• **Assignment**: Go line by line through the records below. Copy whichever lines contain the string "SundayMondayTuesdayWednesdayThursdayFrid".

• **Data for this exercise**:

- Opening Delimiter -

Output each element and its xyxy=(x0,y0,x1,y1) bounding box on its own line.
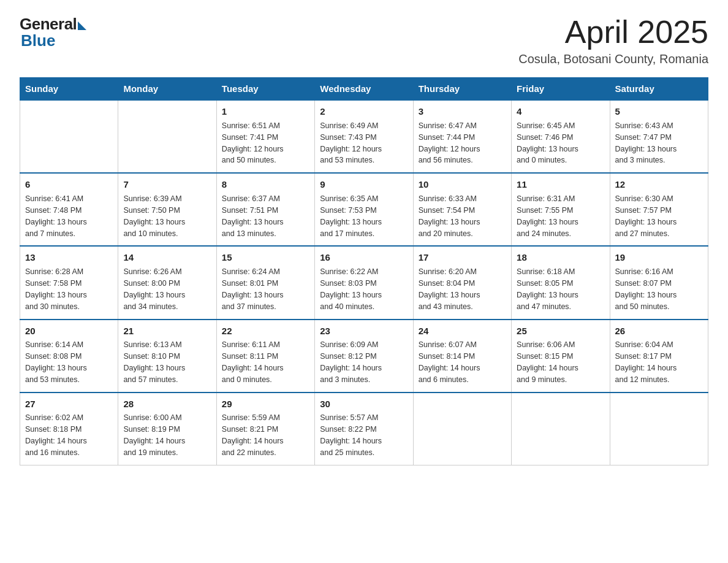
calendar-day-22: 22Sunrise: 6:11 AMSunset: 8:11 PMDayligh… xyxy=(216,320,314,393)
day-info: Sunrise: 6:51 AMSunset: 7:41 PMDaylight:… xyxy=(222,121,284,165)
logo-arrow-icon xyxy=(78,21,86,30)
logo: General Blue xyxy=(20,15,86,50)
day-number: 26 xyxy=(615,324,703,338)
day-info: Sunrise: 6:22 AMSunset: 8:03 PMDaylight:… xyxy=(320,267,382,311)
calendar-day-19: 19Sunrise: 6:16 AMSunset: 8:07 PMDayligh… xyxy=(610,246,708,319)
day-info: Sunrise: 6:45 AMSunset: 7:46 PMDaylight:… xyxy=(517,121,578,165)
calendar-day-28: 28Sunrise: 6:00 AMSunset: 8:19 PMDayligh… xyxy=(118,393,216,465)
day-info: Sunrise: 6:04 AMSunset: 8:17 PMDaylight:… xyxy=(615,340,677,384)
weekday-header-monday: Monday xyxy=(118,78,216,101)
day-info: Sunrise: 6:00 AMSunset: 8:19 PMDaylight:… xyxy=(123,413,185,457)
day-number: 9 xyxy=(320,178,408,191)
calendar-empty-cell xyxy=(20,100,118,173)
calendar-day-6: 6Sunrise: 6:41 AMSunset: 7:48 PMDaylight… xyxy=(20,173,118,246)
calendar-week-row: 20Sunrise: 6:14 AMSunset: 8:08 PMDayligh… xyxy=(20,320,708,393)
day-number: 27 xyxy=(25,397,113,411)
calendar-empty-cell xyxy=(512,393,610,465)
calendar-day-30: 30Sunrise: 5:57 AMSunset: 8:22 PMDayligh… xyxy=(315,393,413,465)
calendar-day-27: 27Sunrise: 6:02 AMSunset: 8:18 PMDayligh… xyxy=(20,393,118,465)
day-info: Sunrise: 6:26 AMSunset: 8:00 PMDaylight:… xyxy=(123,267,185,311)
calendar-day-20: 20Sunrise: 6:14 AMSunset: 8:08 PMDayligh… xyxy=(20,320,118,393)
calendar-day-14: 14Sunrise: 6:26 AMSunset: 8:00 PMDayligh… xyxy=(118,246,216,319)
day-info: Sunrise: 6:16 AMSunset: 8:07 PMDaylight:… xyxy=(615,267,677,311)
calendar-title: April 2025 xyxy=(518,15,708,50)
day-number: 10 xyxy=(419,178,506,191)
day-number: 5 xyxy=(615,105,703,118)
day-info: Sunrise: 6:31 AMSunset: 7:55 PMDaylight:… xyxy=(517,194,578,238)
day-info: Sunrise: 6:07 AMSunset: 8:14 PMDaylight:… xyxy=(419,340,480,384)
day-info: Sunrise: 6:13 AMSunset: 8:10 PMDaylight:… xyxy=(123,340,185,384)
day-number: 25 xyxy=(517,324,604,338)
weekday-header-row: SundayMondayTuesdayWednesdayThursdayFrid… xyxy=(20,78,708,101)
day-info: Sunrise: 6:37 AMSunset: 7:51 PMDaylight:… xyxy=(222,194,284,238)
day-number: 1 xyxy=(222,105,309,118)
day-info: Sunrise: 5:57 AMSunset: 8:22 PMDaylight:… xyxy=(320,413,382,457)
calendar-day-29: 29Sunrise: 5:59 AMSunset: 8:21 PMDayligh… xyxy=(216,393,314,465)
calendar-empty-cell xyxy=(413,393,511,465)
day-info: Sunrise: 6:30 AMSunset: 7:57 PMDaylight:… xyxy=(615,194,677,238)
calendar-day-16: 16Sunrise: 6:22 AMSunset: 8:03 PMDayligh… xyxy=(315,246,413,319)
day-number: 18 xyxy=(517,251,604,264)
calendar-week-row: 27Sunrise: 6:02 AMSunset: 8:18 PMDayligh… xyxy=(20,393,708,465)
day-info: Sunrise: 6:20 AMSunset: 8:04 PMDaylight:… xyxy=(419,267,480,311)
day-info: Sunrise: 6:02 AMSunset: 8:18 PMDaylight:… xyxy=(25,413,87,457)
day-info: Sunrise: 6:39 AMSunset: 7:50 PMDaylight:… xyxy=(123,194,185,238)
day-number: 21 xyxy=(123,324,211,338)
calendar-day-13: 13Sunrise: 6:28 AMSunset: 7:58 PMDayligh… xyxy=(20,246,118,319)
day-info: Sunrise: 6:28 AMSunset: 7:58 PMDaylight:… xyxy=(25,267,87,311)
calendar-day-21: 21Sunrise: 6:13 AMSunset: 8:10 PMDayligh… xyxy=(118,320,216,393)
calendar-week-row: 6Sunrise: 6:41 AMSunset: 7:48 PMDaylight… xyxy=(20,173,708,246)
calendar-day-25: 25Sunrise: 6:06 AMSunset: 8:15 PMDayligh… xyxy=(512,320,610,393)
day-number: 3 xyxy=(419,105,506,118)
day-info: Sunrise: 6:09 AMSunset: 8:12 PMDaylight:… xyxy=(320,340,382,384)
weekday-header-friday: Friday xyxy=(512,78,610,101)
calendar-day-3: 3Sunrise: 6:47 AMSunset: 7:44 PMDaylight… xyxy=(413,100,511,173)
weekday-header-thursday: Thursday xyxy=(413,78,511,101)
day-info: Sunrise: 6:43 AMSunset: 7:47 PMDaylight:… xyxy=(615,121,677,165)
calendar-day-12: 12Sunrise: 6:30 AMSunset: 7:57 PMDayligh… xyxy=(610,173,708,246)
calendar-day-11: 11Sunrise: 6:31 AMSunset: 7:55 PMDayligh… xyxy=(512,173,610,246)
day-number: 17 xyxy=(419,251,506,264)
day-number: 22 xyxy=(222,324,309,338)
day-info: Sunrise: 6:11 AMSunset: 8:11 PMDaylight:… xyxy=(222,340,284,384)
day-number: 16 xyxy=(320,251,408,264)
day-info: Sunrise: 6:06 AMSunset: 8:15 PMDaylight:… xyxy=(517,340,578,384)
calendar-empty-cell xyxy=(610,393,708,465)
calendar-day-5: 5Sunrise: 6:43 AMSunset: 7:47 PMDaylight… xyxy=(610,100,708,173)
day-number: 15 xyxy=(222,251,309,264)
day-number: 28 xyxy=(123,397,211,411)
weekday-header-sunday: Sunday xyxy=(20,78,118,101)
day-number: 14 xyxy=(123,251,211,264)
day-info: Sunrise: 6:35 AMSunset: 7:53 PMDaylight:… xyxy=(320,194,382,238)
day-number: 23 xyxy=(320,324,408,338)
day-number: 29 xyxy=(222,397,309,411)
calendar-day-24: 24Sunrise: 6:07 AMSunset: 8:14 PMDayligh… xyxy=(413,320,511,393)
day-info: Sunrise: 6:41 AMSunset: 7:48 PMDaylight:… xyxy=(25,194,87,238)
day-info: Sunrise: 6:49 AMSunset: 7:43 PMDaylight:… xyxy=(320,121,382,165)
day-number: 11 xyxy=(517,178,604,191)
calendar-week-row: 13Sunrise: 6:28 AMSunset: 7:58 PMDayligh… xyxy=(20,246,708,319)
day-number: 7 xyxy=(123,178,211,191)
day-number: 13 xyxy=(25,251,113,264)
day-number: 24 xyxy=(419,324,506,338)
day-number: 20 xyxy=(25,324,113,338)
logo-blue-text: Blue xyxy=(21,31,55,50)
calendar-day-15: 15Sunrise: 6:24 AMSunset: 8:01 PMDayligh… xyxy=(216,246,314,319)
day-info: Sunrise: 6:47 AMSunset: 7:44 PMDaylight:… xyxy=(419,121,480,165)
title-block: April 2025 Cosula, Botosani County, Roma… xyxy=(518,15,708,66)
day-number: 30 xyxy=(320,397,408,411)
day-info: Sunrise: 6:14 AMSunset: 8:08 PMDaylight:… xyxy=(25,340,87,384)
calendar-empty-cell xyxy=(118,100,216,173)
weekday-header-tuesday: Tuesday xyxy=(216,78,314,101)
day-number: 8 xyxy=(222,178,309,191)
day-info: Sunrise: 6:18 AMSunset: 8:05 PMDaylight:… xyxy=(517,267,578,311)
weekday-header-wednesday: Wednesday xyxy=(315,78,413,101)
day-number: 4 xyxy=(517,105,604,118)
calendar-day-9: 9Sunrise: 6:35 AMSunset: 7:53 PMDaylight… xyxy=(315,173,413,246)
day-info: Sunrise: 6:33 AMSunset: 7:54 PMDaylight:… xyxy=(419,194,480,238)
calendar-week-row: 1Sunrise: 6:51 AMSunset: 7:41 PMDaylight… xyxy=(20,100,708,173)
day-info: Sunrise: 5:59 AMSunset: 8:21 PMDaylight:… xyxy=(222,413,284,457)
calendar-day-10: 10Sunrise: 6:33 AMSunset: 7:54 PMDayligh… xyxy=(413,173,511,246)
calendar-table: SundayMondayTuesdayWednesdayThursdayFrid… xyxy=(20,77,708,465)
day-number: 2 xyxy=(320,105,408,118)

- Closing Delimiter -

• **Problem solution**:
weekday-header-row: SundayMondayTuesdayWednesdayThursdayFrid… xyxy=(20,78,708,101)
calendar-table: SundayMondayTuesdayWednesdayThursdayFrid… xyxy=(20,77,708,465)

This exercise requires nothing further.